De
nombreux commandants du Tehrik-i-Taliban Pakistan (TTP) ont précisé
avoir envoyé des militants en Syrie pour combattre le régime de
Bachar el-Assad1.
Mohammed Amin, le coordinateur du TTP pour la Syrie, a ainsi affirmé
que son organisation avait établi une base en Syrie avec l'aide de
vétérans de l'Afghanistan. Un commandant de rang intermédiaire du
TTP justifie l'envoi de militants par le fait que des chiites
seraient également recrutés par l'Iran au Pakistan pour aller
combattre aux côtés du régime de Bachar el-Assad. Le réseau qui
se charge d'acheminer les volontaires en Syrie est tenu conjointement
par le TTP et par le Laschkar-i-Jangvi (LJ), deux groupes affiliés à
al-Qaïda. Il aurait envoyé de 100 à 150 hommes. Abdul Rashid
Abbasi, un proche du chef du TTP, Hakimullah Mehsud, a précisé que
120 combattants pakistanais se trouvaient en Syrie et qu'ils étaient
sous les ordres du commandement local d'al-Qaïda. Le réseau est
dirigé par Usman Ghani, un ancien commandant du LJ, et Alimullah
Umry, un commandant du TTP de la province de Khyber Pakhtunkhwa.

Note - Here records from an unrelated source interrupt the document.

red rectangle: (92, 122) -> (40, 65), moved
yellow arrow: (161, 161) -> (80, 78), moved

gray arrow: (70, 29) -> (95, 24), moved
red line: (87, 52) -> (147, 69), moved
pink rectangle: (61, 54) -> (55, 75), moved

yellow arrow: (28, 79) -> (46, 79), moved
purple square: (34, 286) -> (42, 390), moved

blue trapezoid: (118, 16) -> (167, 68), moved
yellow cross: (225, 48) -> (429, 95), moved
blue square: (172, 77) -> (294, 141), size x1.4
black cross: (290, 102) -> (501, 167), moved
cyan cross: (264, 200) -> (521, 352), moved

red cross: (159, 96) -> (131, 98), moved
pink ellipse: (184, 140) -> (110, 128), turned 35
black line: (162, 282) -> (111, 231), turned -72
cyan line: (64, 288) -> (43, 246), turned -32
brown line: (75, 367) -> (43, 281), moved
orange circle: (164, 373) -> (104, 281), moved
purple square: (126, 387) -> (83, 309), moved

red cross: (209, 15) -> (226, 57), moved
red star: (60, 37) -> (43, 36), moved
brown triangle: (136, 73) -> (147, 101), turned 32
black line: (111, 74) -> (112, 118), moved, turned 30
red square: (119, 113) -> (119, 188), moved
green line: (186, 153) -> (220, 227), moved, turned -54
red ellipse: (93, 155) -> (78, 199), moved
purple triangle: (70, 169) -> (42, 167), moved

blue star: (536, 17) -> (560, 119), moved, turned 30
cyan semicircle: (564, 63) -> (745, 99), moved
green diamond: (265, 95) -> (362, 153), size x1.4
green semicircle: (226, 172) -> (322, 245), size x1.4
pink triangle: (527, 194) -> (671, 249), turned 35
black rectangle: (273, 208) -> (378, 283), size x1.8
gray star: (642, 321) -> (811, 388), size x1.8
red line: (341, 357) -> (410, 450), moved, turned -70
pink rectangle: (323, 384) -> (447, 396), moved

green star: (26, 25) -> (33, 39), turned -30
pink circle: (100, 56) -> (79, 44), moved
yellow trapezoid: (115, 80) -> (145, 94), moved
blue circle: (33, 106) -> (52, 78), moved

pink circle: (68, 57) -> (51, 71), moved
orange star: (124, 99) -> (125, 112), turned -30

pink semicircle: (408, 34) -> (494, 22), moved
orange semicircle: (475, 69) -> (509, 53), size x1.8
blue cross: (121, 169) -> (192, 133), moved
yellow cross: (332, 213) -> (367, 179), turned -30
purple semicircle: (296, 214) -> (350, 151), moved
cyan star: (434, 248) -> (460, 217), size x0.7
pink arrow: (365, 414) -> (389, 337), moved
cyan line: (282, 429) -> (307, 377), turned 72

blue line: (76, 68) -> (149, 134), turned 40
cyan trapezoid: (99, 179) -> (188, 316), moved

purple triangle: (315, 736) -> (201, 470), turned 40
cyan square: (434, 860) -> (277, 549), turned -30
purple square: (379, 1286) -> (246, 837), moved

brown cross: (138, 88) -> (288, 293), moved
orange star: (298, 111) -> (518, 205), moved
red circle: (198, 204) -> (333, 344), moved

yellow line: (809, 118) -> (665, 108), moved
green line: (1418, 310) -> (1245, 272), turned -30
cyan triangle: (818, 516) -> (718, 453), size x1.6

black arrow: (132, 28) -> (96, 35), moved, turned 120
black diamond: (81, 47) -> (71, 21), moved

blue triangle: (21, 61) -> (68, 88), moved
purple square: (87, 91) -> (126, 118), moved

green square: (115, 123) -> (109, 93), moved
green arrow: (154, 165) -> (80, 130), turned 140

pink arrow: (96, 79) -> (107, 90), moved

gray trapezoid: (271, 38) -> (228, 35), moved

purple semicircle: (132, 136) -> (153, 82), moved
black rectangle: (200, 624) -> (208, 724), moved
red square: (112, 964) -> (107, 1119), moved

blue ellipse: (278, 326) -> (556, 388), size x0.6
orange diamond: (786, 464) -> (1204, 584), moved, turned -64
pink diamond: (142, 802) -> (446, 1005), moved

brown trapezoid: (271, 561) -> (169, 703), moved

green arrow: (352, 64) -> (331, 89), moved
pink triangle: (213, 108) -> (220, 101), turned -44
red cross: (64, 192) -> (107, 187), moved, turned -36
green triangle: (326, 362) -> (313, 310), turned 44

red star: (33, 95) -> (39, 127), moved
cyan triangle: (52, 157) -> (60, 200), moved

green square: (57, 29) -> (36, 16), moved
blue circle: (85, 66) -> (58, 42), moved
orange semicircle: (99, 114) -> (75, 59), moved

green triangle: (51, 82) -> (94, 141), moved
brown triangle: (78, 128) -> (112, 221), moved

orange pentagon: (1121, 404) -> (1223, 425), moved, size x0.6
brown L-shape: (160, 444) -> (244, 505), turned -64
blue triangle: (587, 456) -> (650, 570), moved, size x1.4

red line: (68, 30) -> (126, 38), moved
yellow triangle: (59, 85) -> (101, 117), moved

Selon al-Jazeera, les Pakistanais se trouvent dans la Katibat
Mujahiroon, un groupe djihadiste composé de volontaires étrangers
qui combat à Lattaquié et qui est commandé par un Libyen, Abu
Jaafar il Libi. Le TTP, le LJ et un autre groupe sectaire, le Hafiz
Gul Bahadur, ont envoyé des combattants. Le TTP a également demandé
à ses commandants de Mohmand, Bajaur, Khyber, Orakzai et des agences
tribales du Waziristan de procéder à des recrutements.
Une
première vidéo, le 31 juillet 2013, confirme la présence de
combattants du TTP en Syrie. Elle montre un groupe de 10 à 20
Pakistanais et a été mise en ligne par l'EIIL. En septembre, les
médias annoncent que les corps de 30 Pakistanais ont déjà été
rapatriés au pays, la plupart appartenant au LJ ou à la faction du
Punjab du TTP. Cette participation du TTP à l'insurrection syrienne
ne doit pas surprendre : elle fait partie de la stratégie
d'internationalisation promue par Mehsud, qui veut participer aux
djihads à l'étranger en lien avec al-Qaïda. Il y en a eu d'autres
exemples : en juin 2012, le président du Niger affirmait que
des Afghans et des Pakistanais entraînaient des hommes au nord du
Mali. Au Yémen, des Pakistanais convoyés par al-Qaïda formeraient
des militants aux explosifs, l'un d'entre eux, Ragaa Bin Ali, étant
même tué par un drone américain en 2013. Faisal Shahzad, un jeune
Pakistanais résidant aux Etats-Unis et qui avait tenté de placer
une bombe à Times Square en mai 2010, était lié au TTP.
L'envoi de combattants en Syrie a aussi eu pour effet de raviver les
tensions sectaires au Pakistan entre sunnites et chiites.
En
juillet 2014, Tehreek-e-Khilafat, un groupe responsable d'attentats à
Karachi, a annoncé qu'il se ralliait sous la bannière de l'Etat
Islamique. C'est le premier groupe hors du Moyen-Orient à prendre
cette position, ce qui renforce l'idée de djihad global de l'Etat
Islamique, non son influence régionale, encore limitée. Ce groupe
pakistanais est lié aux talibans du même Etat2.
Il faut rappeler que Zarqawi, qui a dirigé al-Qaïda en Irak, a
séjourné au Pakistan, dans le cadre du djihad afghan, à Hayatabad
(Peshawar), qui est vite devenue l'une des villes phares de
l'organisation. C'est là qu'il s'est radicalisé et qu'il a dirigé
un camp d'entraînement sous la frontière, grâce à l'aide
logistique du mouvement Lashkar-e-Jhangvi (LeJ). Il s'est également
rendu régulièrement à Karachi avant de quitter le Pakistan en
1999. Son attitude très dure à l'égard des chiites se retrouve
d'ailleurs au sein des mouvements radicaux sunnites pakistanais qui
s'en prennent particulièrement à cette communauté3.
1Zia
Ur Rehman, « Pakistani Fighters Joining the War in Syria »,
CTC Sentinel, Volume 6 Issue 9, septembre 2013, p.9-11.